--- EXTRACTED INFORMATION Enclosed Below ---

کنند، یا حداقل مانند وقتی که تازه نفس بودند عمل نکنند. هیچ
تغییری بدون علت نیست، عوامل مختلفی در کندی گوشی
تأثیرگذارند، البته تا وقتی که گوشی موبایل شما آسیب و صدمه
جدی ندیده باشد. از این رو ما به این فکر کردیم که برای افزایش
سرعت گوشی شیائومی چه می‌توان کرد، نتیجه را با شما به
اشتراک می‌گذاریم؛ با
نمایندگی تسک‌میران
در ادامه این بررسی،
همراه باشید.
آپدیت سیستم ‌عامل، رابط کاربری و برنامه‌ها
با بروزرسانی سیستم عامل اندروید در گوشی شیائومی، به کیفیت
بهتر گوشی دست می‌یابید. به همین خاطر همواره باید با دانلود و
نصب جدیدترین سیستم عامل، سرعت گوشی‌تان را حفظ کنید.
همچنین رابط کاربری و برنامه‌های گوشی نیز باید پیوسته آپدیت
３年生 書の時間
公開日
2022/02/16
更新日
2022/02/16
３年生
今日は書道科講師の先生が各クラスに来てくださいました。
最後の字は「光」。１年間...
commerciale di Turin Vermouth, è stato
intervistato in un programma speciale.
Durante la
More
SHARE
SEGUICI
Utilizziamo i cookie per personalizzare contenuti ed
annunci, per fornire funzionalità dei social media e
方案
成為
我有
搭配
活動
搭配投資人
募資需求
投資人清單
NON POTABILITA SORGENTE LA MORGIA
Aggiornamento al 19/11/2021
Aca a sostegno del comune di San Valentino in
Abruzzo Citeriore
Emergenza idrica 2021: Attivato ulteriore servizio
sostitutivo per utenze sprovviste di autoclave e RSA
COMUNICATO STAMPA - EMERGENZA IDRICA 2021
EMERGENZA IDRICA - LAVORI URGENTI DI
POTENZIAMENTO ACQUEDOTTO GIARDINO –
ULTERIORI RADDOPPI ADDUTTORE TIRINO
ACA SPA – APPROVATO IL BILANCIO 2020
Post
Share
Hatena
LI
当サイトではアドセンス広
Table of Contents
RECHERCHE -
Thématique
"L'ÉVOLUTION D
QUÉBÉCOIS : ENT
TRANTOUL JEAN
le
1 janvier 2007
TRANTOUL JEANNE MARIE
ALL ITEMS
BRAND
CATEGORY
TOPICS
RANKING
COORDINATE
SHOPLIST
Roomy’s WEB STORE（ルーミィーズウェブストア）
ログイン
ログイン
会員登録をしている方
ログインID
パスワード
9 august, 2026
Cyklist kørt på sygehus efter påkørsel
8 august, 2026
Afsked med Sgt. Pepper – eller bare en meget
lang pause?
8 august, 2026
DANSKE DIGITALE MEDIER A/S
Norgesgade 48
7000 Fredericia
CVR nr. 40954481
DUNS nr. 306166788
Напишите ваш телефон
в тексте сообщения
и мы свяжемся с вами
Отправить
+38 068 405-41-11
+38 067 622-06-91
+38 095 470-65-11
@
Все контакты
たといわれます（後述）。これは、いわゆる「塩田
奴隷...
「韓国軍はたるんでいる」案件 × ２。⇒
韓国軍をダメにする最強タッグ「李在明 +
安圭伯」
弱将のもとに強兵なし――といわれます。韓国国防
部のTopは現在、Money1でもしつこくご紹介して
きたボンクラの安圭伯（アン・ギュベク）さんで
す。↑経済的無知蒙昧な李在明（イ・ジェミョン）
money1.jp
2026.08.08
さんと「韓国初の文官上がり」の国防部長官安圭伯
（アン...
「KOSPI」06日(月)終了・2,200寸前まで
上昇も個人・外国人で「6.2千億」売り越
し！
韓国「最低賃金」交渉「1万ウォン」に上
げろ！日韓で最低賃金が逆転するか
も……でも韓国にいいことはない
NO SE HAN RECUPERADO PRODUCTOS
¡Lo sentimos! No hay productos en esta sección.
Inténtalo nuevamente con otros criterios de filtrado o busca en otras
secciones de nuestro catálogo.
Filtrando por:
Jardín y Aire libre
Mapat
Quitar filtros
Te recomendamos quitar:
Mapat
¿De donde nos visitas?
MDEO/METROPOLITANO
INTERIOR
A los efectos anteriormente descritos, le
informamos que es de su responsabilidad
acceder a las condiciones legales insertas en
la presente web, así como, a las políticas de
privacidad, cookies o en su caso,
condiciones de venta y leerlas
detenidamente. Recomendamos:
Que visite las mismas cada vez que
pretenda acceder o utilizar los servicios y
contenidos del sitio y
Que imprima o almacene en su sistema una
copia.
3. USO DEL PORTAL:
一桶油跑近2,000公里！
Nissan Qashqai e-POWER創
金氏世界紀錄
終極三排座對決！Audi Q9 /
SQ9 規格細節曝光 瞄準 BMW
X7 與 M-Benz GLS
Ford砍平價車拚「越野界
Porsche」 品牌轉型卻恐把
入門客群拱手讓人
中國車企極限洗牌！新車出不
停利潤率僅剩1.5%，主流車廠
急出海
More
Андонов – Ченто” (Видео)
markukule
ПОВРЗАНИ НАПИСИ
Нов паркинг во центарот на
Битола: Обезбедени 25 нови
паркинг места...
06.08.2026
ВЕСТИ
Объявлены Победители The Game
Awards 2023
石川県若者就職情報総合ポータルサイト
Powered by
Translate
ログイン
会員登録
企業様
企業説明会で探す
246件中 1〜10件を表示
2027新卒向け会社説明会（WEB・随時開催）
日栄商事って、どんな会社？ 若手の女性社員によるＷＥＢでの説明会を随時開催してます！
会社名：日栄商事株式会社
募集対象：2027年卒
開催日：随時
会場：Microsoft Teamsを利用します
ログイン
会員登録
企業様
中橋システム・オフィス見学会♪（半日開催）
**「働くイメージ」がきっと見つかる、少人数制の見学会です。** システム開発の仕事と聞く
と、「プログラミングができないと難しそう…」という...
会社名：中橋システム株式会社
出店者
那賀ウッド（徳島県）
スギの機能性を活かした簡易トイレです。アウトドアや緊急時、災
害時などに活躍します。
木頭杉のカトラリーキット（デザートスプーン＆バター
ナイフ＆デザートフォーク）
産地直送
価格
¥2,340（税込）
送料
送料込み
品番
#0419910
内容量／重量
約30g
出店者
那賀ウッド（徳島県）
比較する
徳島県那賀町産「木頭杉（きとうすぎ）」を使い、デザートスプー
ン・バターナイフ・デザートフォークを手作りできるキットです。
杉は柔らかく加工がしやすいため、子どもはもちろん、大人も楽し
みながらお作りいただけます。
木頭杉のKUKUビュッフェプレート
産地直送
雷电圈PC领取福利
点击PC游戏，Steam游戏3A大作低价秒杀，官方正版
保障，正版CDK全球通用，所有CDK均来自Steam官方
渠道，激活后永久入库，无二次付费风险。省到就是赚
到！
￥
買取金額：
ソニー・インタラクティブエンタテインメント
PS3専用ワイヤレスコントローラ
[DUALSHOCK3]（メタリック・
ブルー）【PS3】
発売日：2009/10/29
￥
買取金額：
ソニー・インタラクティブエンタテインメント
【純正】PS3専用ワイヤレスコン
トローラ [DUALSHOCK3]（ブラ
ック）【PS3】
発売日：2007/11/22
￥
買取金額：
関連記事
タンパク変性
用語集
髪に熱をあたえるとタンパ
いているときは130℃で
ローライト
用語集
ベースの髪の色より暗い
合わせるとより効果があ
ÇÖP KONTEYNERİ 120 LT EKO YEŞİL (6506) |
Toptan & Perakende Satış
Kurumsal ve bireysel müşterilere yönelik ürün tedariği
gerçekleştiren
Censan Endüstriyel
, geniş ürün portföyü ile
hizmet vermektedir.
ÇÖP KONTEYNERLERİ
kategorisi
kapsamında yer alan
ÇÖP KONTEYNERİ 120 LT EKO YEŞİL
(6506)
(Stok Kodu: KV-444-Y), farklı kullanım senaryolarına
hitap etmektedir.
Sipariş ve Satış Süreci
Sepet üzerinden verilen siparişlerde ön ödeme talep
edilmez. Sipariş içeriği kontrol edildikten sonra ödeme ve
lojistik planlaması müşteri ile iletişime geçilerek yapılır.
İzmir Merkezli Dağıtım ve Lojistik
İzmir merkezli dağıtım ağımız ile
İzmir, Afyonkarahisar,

--- End of Enclosed EXTRACTED INFORMATION ---

* [TASK] All that belongs in the answer is the run of lines above from the line containing "終極三排座對決！Audi Q9 /" through the line containing "Sepet üzerinden verilen", exactly as written.

* [EXERCISE OUTPUT]
終極三排座對決！Audi Q9 /
SQ9 規格細節曝光 瞄準 BMW
X7 與 M-Benz GLS
Ford砍平價車拚「越野界
Porsche」 品牌轉型卻恐把
入門客群拱手讓人
中國車企極限洗牌！新車出不
停利潤率僅剩1.5%，主流車廠
急出海
More
Андонов – Ченто” (Видео)
markukule
ПОВРЗАНИ НАПИСИ
Нов паркинг во центарот на
Битола: Обезбедени 25 нови
паркинг места...
06.08.2026
ВЕСТИ
Объявлены Победители The Game
Awards 2023
石川県若者就職情報総合ポータルサイト
Powered by
Translate
ログイン
会員登録
企業様
企業説明会で探す
246件中 1〜10件を表示
2027新卒向け会社説明会（WEB・随時開催）
日栄商事って、どんな会社？ 若手の女性社員によるＷＥＢでの説明会を随時開催してます！
会社名：日栄商事株式会社
募集対象：2027年卒
開催日：随時
会場：Microsoft Teamsを利用します
ログイン
会員登録
企業様
中橋システム・オフィス見学会♪（半日開催）
**「働くイメージ」がきっと見つかる、少人数制の見学会です。** システム開発の仕事と聞く
と、「プログラミングができないと難しそう…」という...
会社名：中橋システム株式会社
出店者
那賀ウッド（徳島県）
スギの機能性を活かした簡易トイレです。アウトドアや緊急時、災
害時などに活躍します。
木頭杉のカトラリーキット（デザートスプーン＆バター
ナイフ＆デザートフォーク）
産地直送
価格
¥2,340（税込）
送料
送料込み
品番
#0419910
内容量／重量
約30g
出店者
那賀ウッド（徳島県）
比較する
徳島県那賀町産「木頭杉（きとうすぎ）」を使い、デザートスプー
ン・バターナイフ・デザートフォークを手作りできるキットです。
杉は柔らかく加工がしやすいため、子どもはもちろん、大人も楽し
みながらお作りいただけます。
木頭杉のKUKUビュッフェプレート
産地直送
雷电圈PC领取福利
点击PC游戏，Steam游戏3A大作低价秒杀，官方正版
保障，正版CDK全球通用，所有CDK均来自Steam官方
渠道，激活后永久入库，无二次付费风险。省到就是赚
到！
￥
買取金額：
ソニー・インタラクティブエンタテインメント
PS3専用ワイヤレスコントローラ
[DUALSHOCK3]（メタリック・
ブルー）【PS3】
発売日：2009/10/29
￥
買取金額：
ソニー・インタラクティブエンタテインメント
【純正】PS3専用ワイヤレスコン
トローラ [DUALSHOCK3]（ブラ
ック）【PS3】
発売日：2007/11/22
￥
買取金額：
関連記事
タンパク変性
用語集
髪に熱をあたえるとタンパ
いているときは130℃で
ローライト
用語集
ベースの髪の色より暗い
合わせるとより効果があ
ÇÖP KONTEYNERİ 120 LT EKO YEŞİL (6506) |
Toptan & Perakende Satış
Kurumsal ve bireysel müşterilere yönelik ürün tedariği
gerçekleştiren
Censan Endüstriyel
, geniş ürün portföyü ile
hizmet vermektedir.
ÇÖP KONTEYNERLERİ
kategorisi
kapsamında yer alan
ÇÖP KONTEYNERİ 120 LT EKO YEŞİL
(6506)
(Stok Kodu: KV-444-Y), farklı kullanım senaryolarına
hitap etmektedir.
Sipariş ve Satış Süreci
Sepet üzerinden verilen siparişlerde ön ödeme talep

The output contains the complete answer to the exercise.